An air bubble has a volume of 0.500 L at 18 C. If the pressure does not change, what is the volume, in liters, at each of the following temperatures?
A. 0 C
B. 425 K
C. -12 C
D. 575 K
what is the answer?!
To answer this question, we need to use the ideal gas law, which states that the pressure (P) times the volume (V) is equal to the number of moles (n) times the gas constant (R) times the temperature (T). The equation is written as:
PV = nRT
Given that the pressure does not change, we can assume that the number of moles and gas constant also remain constant. Therefore, we can use the equation to find the volume at different temperatures.
We can rewrite the equation as:
V₁/T₁ = V₂/T₂
Where V₁ is the initial volume (0.500 L) and T₁ is the initial temperature (18 °C).

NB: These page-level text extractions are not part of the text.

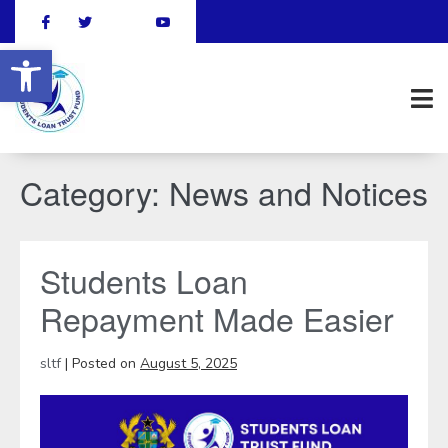
Open toolbar
Category:
News and Notices
Students Loan
Repayment Made Easier
sltf
|
Posted on
August 5, 2025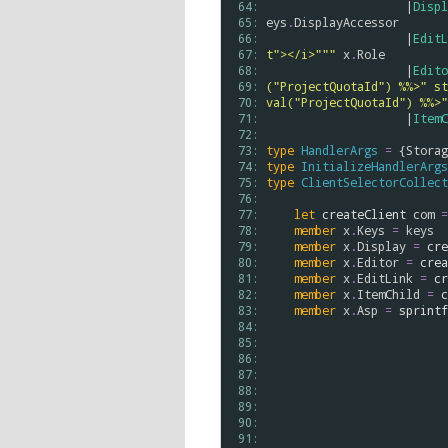
 64: 
                    |
Displ
 65: 
eys
.
DisplayAccessor
 66: 
                    |
EditL
 67: 
t"></i>"""
x
.
Role
 68: 
                    |
Edito
 69: 
("ProjectQuotaId") %%>" st
 70: 
val("ProjectQuotaId") %%>"
 71: 
                    |
ItemC
 72: 
 73: 
type
HandlerArgs
=
 {
Storag
 74: 
type
InitializeHandlerArgs
 75: 
type
ClientSelectorCollect
 76: 
 77: 
let
createClient
com
=
 78: 
member
x
.
Keys
=
keys
 79: 
member
x
.
Display
=
cre
 80: 
member
x
.
Editor
=
crea
 81: 
member
x
.
EditLink
=
cr
 82: 
member
x
.
ItemChild
=
c
 83: 
member
x
.
Asp
=
sprintf
 84: 
 85: 
 86: 
 87: 
 88: 
 89: 
 90: 
 91: 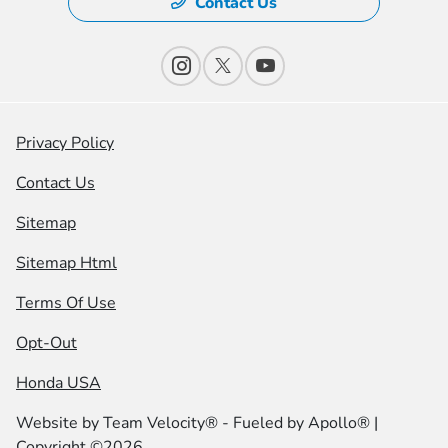
Contact Us
Privacy Policy
Contact Us
Sitemap
Sitemap Html
Terms Of Use
Opt-Out
Honda USA
Website by
Team Velocity®
- Fueled by Apollo® |
Copyright ©2026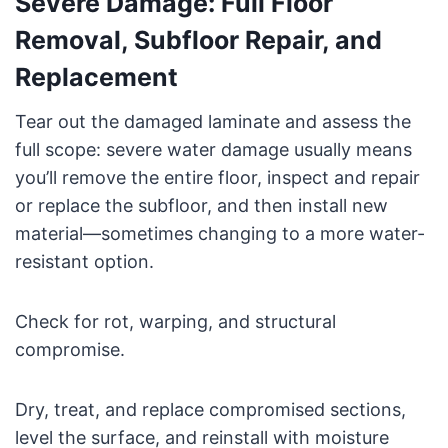
Severe Damage: Full Floor
Removal, Subfloor Repair, and
Replacement
Tear out the damaged laminate and assess the
full scope: severe water damage usually means
you’ll remove the entire floor, inspect and repair
or replace the subfloor, and then install new
material—sometimes changing to a more water-
resistant option.
Check for rot, warping, and structural
compromise.
Dry, treat, and replace compromised sections,
level the surface, and reinstall with moisture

Let's calculate the volume at each of the given temperatures:
A. 0 °C:
Converting 0 °C to Kelvin: T₁ = 0 + 273 = 273 K
Using the equation, we can find V₂:
V₂ = (V₁/T₁) * T₂
V₂ = (0.500 L / 291 K) * 273 K
V₂ = 0.464 L
Therefore, the volume of the air bubble at 0 °C would be approximately 0.464 L.
B. 425 K:
Using the equation, we can find V₂:
V₂ = (0.500 L / 291 K) * 425 K
V₂ = 0.732 L
Therefore, the volume of the air bubble at 425 K would be approximately 0.732 L.
C. -12 °C:
Converting -12 °C to Kelvin: T₁ = -12 + 273 = 261 K
Using the equation, we can find V₂:
V₂ = (0.500 L / 291 K) * 261 K
V₂ = 0.450 L
Therefore, the volume of the air bubble at -12 °C would be approximately 0.450 L.
D. 575 K:
Using the equation, we can find V₂:
V₂ = (0.500 L / 291 K) * 575 K
V₂ = 0.986 L
Therefore, the volume of the air bubble at 575 K would be approximately 0.986 L.

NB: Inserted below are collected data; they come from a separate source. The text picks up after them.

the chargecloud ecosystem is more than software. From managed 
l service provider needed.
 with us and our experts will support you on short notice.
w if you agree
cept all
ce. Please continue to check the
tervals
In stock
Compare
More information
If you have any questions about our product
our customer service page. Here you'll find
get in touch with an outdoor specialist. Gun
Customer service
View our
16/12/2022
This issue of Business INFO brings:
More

To solve this problem, we can use Charles's law, which states that the volume of a gas is directly proportional to its temperature (in Kelvin) at constant pressure. The equation for Charles's law is:
V1/T1 = V2/T2
Where:
V1 = initial volume
T1 = initial temperature
V2 = final volume (unknown)
T2 = final temperature (unknown)
A. To find the volume at 0 °C, we need to convert the temperature to Kelvin.
0 °C = 273.15 K
We'll plug the values into the equation:
0.500 L / (18 °C + 273.15 K) = V2 / (0 °C + 273.15 K)
Simplifying the equation:
0.500 L / 291.15 K = V2 / 273.15 K
Cross multiply and solve for V2:
V2 = (0.500 L * 273.15 K) / 291.15 K = 0.468 L
Therefore, the volume at 0 °C is 0.468 L.
B. To find the volume at 425 K, we'll plug the values into the equation:
0.500 L / (18 °C + 273.15 K) = V2 / 425 K
Cross multiply and solve for V2:
V2 = (0.500 L * 425 K) / (18 °C + 273.15 K) = 0.512 L
Therefore, the volume at 425 K is 0.512 L.
C. To find the volume at -12 °C, we'll convert the temperature to Kelvin:
-12 °C = 261.15 K
We'll plug the values into the equation:
0.500 L / (18 °C + 273.15 K) = V2 / ( -12 °C + 273.15 K)
Cross multiply and solve for V2:
V2 = (0.500 L * (-12 °C + 273.15 K)) / (18 °C + 273.15 K) = 0.469 L
Therefore, the volume at -12 °C is 0.469 L.
D. To find the volume at 575 K, we'll plug the values into the equation:
0.500 L / (18 °C + 273.15 K) = V2 / 575 K
Cross multiply and solve for V2:
V2 = (0.500 L * 575 K) / (18 °C + 273.15 K) = 0.787 L
Therefore, the volume at 575 K is 0.787 L.